◆ Prompt ◆
Write out exactly, and only, the lines below from the line with "Media (311, 167)" through the line with "Marketing Tactics >"; pictures do not belong in the copy.

◆ Information given ◆
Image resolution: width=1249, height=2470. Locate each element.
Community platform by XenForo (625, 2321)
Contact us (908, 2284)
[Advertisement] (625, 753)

---

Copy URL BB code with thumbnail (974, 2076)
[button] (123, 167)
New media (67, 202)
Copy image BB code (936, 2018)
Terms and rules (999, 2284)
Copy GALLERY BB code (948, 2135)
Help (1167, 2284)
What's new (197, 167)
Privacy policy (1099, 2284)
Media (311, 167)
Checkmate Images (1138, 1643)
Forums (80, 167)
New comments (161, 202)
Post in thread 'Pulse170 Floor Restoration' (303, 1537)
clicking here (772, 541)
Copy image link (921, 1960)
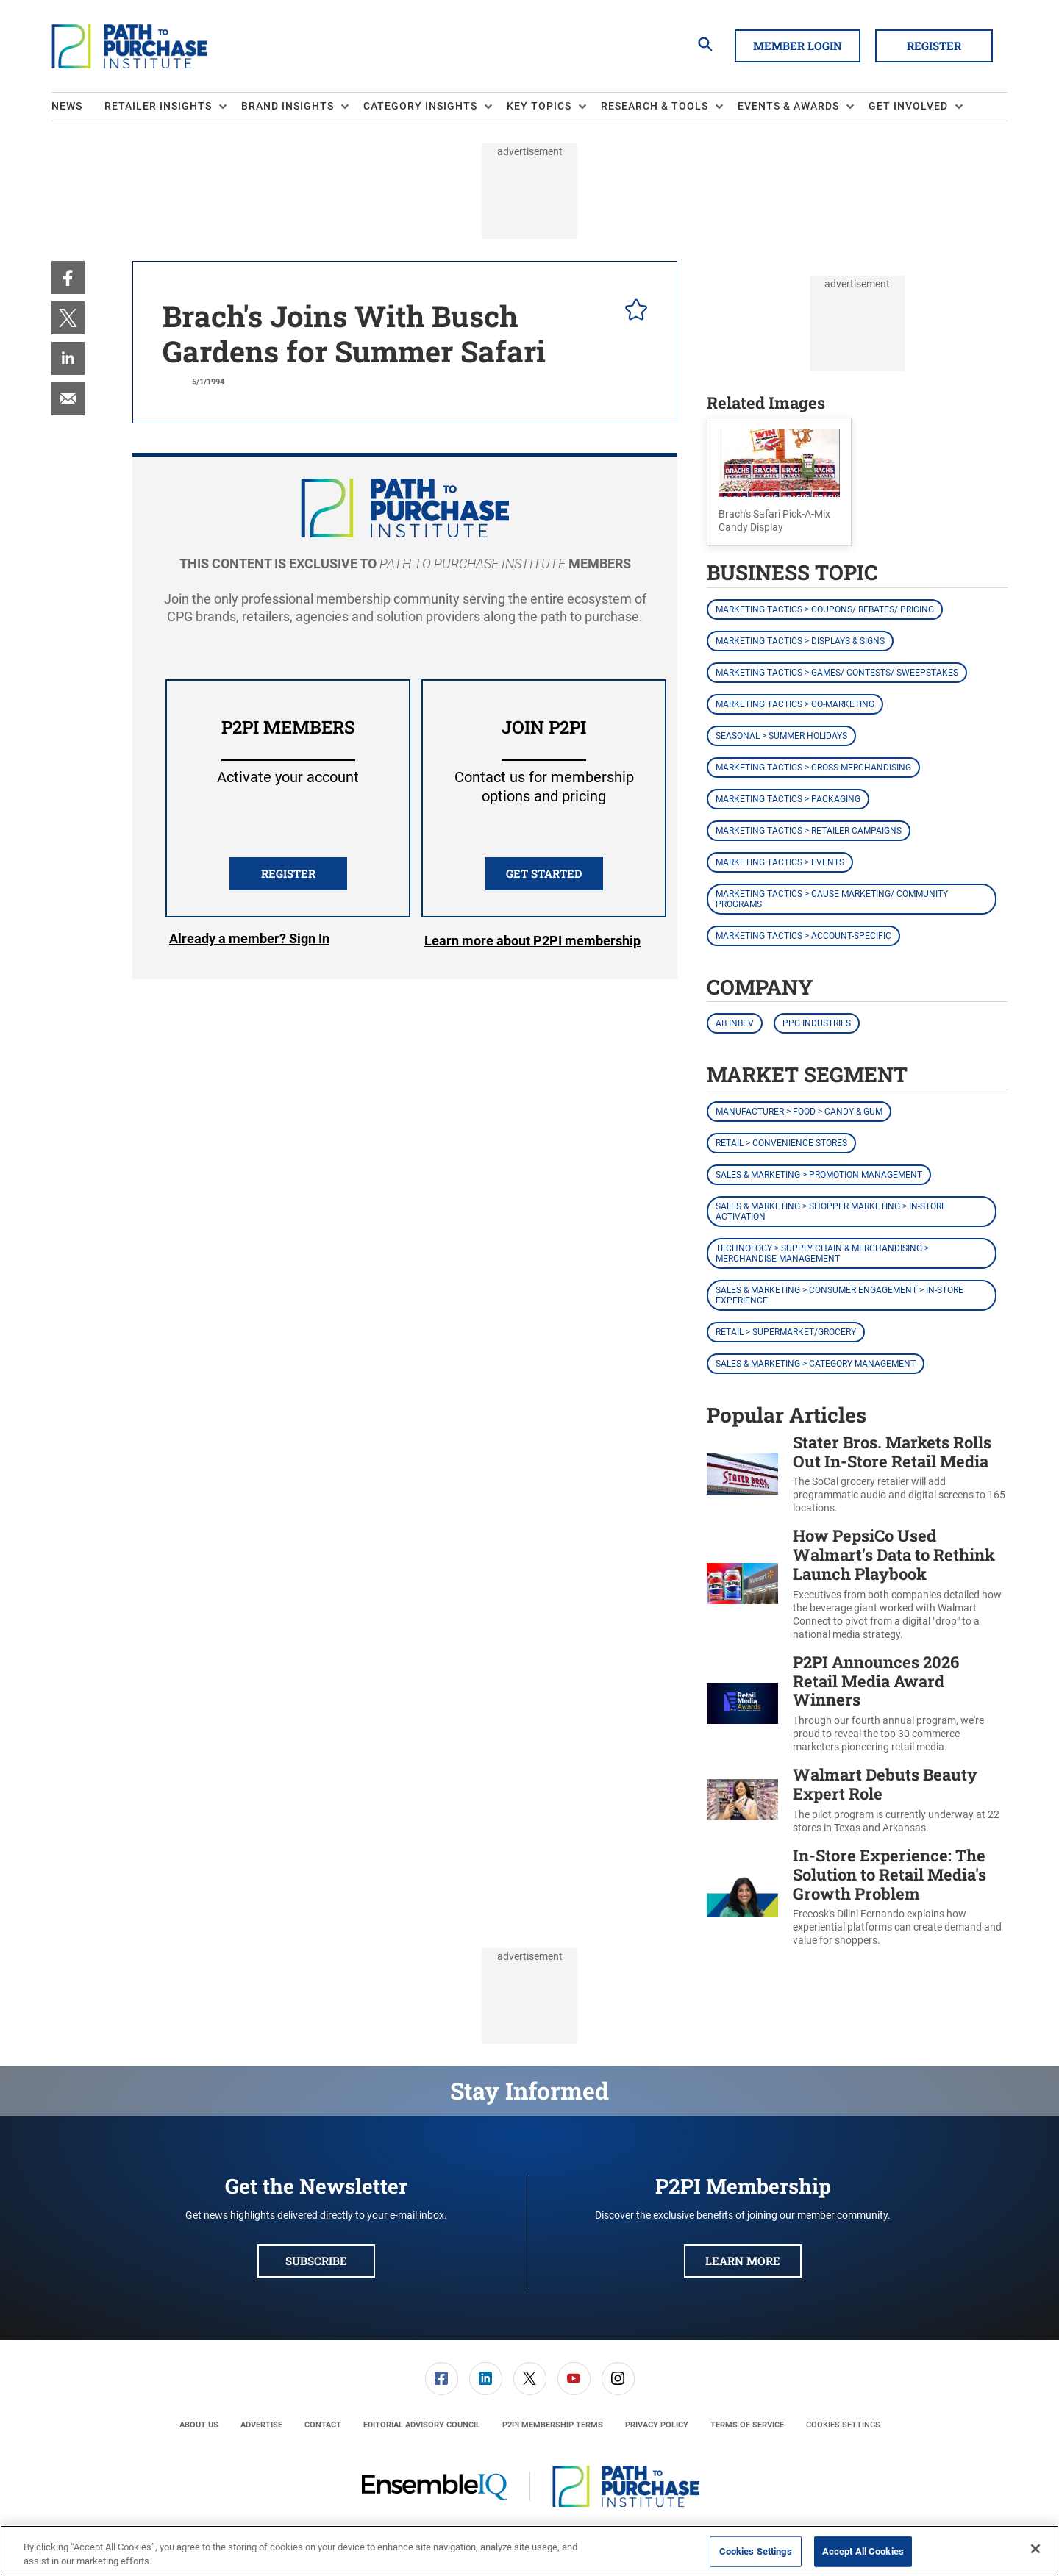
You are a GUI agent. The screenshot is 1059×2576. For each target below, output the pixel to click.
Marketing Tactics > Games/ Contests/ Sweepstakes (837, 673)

◆ Task output ◆
Media (311, 167)
Checkmate Images (1138, 1643)
Forums (80, 167)
New comments (161, 202)
Post in thread 'Pulse170 Floor Restoration' (303, 1537)
clicking here (772, 541)
Copy image link (921, 1960)
You are a GUI agent. The screenshot is 1059×2576. For each target below, output the pixel to click.
Marketing Tactics > Games/ Contests/ Sweepstakes (837, 673)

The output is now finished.